* **What is needed**
Using the records below, give the number of lines where the word "though" appears, with no further output.

Saved entries
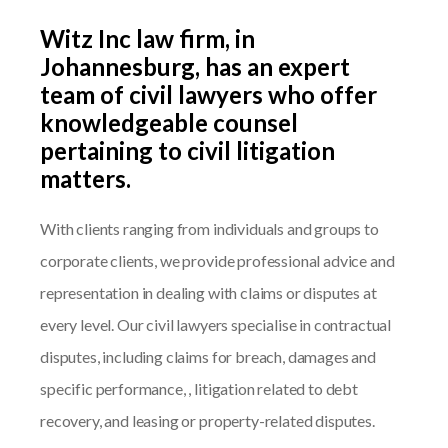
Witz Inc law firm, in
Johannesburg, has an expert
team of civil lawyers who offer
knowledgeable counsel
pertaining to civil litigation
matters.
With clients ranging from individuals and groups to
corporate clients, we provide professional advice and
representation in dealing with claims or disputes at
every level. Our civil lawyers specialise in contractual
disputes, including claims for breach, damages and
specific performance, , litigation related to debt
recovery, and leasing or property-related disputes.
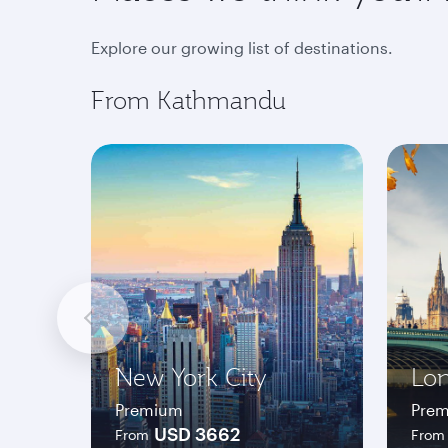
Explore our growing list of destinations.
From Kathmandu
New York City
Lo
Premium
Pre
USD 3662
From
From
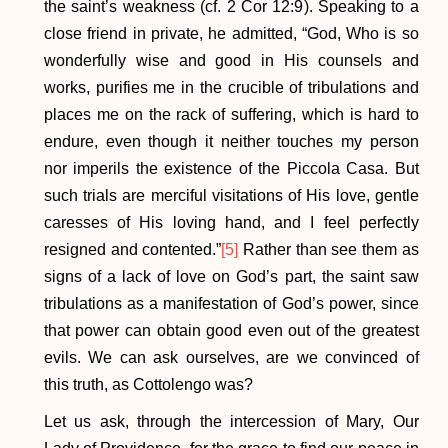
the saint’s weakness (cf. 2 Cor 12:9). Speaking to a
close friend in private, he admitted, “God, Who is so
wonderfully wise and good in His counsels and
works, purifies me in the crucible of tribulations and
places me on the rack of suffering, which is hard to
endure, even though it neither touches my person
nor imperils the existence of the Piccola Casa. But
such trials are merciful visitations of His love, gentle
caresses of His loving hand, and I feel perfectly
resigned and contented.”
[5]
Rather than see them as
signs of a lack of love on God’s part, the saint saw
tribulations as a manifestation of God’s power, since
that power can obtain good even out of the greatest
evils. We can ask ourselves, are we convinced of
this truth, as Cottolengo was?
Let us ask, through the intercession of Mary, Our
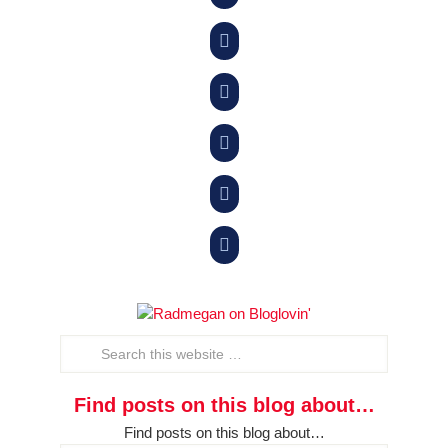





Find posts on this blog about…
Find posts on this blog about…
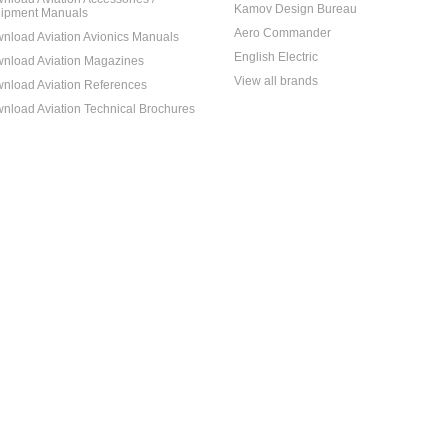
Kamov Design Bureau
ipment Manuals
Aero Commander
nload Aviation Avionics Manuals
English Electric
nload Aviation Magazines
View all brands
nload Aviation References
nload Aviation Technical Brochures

--

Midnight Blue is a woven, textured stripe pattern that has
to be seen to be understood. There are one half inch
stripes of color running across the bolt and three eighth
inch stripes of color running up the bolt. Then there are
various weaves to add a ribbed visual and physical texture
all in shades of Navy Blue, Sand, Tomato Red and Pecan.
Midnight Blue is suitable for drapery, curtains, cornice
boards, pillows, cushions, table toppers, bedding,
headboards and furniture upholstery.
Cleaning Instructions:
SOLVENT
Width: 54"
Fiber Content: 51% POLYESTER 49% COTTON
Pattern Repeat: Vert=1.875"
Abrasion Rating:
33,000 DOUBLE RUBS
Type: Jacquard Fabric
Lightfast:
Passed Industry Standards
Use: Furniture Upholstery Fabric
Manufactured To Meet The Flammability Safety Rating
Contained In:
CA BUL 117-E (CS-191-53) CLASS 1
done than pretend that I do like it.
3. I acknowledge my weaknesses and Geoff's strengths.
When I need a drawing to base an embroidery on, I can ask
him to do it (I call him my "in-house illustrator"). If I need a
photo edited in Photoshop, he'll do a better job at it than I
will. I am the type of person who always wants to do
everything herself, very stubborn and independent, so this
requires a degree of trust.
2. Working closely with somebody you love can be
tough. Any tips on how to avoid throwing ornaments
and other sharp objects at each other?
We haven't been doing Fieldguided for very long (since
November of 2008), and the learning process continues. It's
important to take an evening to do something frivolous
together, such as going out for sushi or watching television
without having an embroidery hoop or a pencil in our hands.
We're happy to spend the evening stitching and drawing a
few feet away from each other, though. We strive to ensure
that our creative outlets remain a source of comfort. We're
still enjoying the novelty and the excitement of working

* * *

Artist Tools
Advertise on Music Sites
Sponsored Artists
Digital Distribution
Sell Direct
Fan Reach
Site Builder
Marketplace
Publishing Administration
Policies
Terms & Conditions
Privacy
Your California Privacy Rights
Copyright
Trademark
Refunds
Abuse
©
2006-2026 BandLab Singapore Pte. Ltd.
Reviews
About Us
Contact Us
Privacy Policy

* **Written solution**
2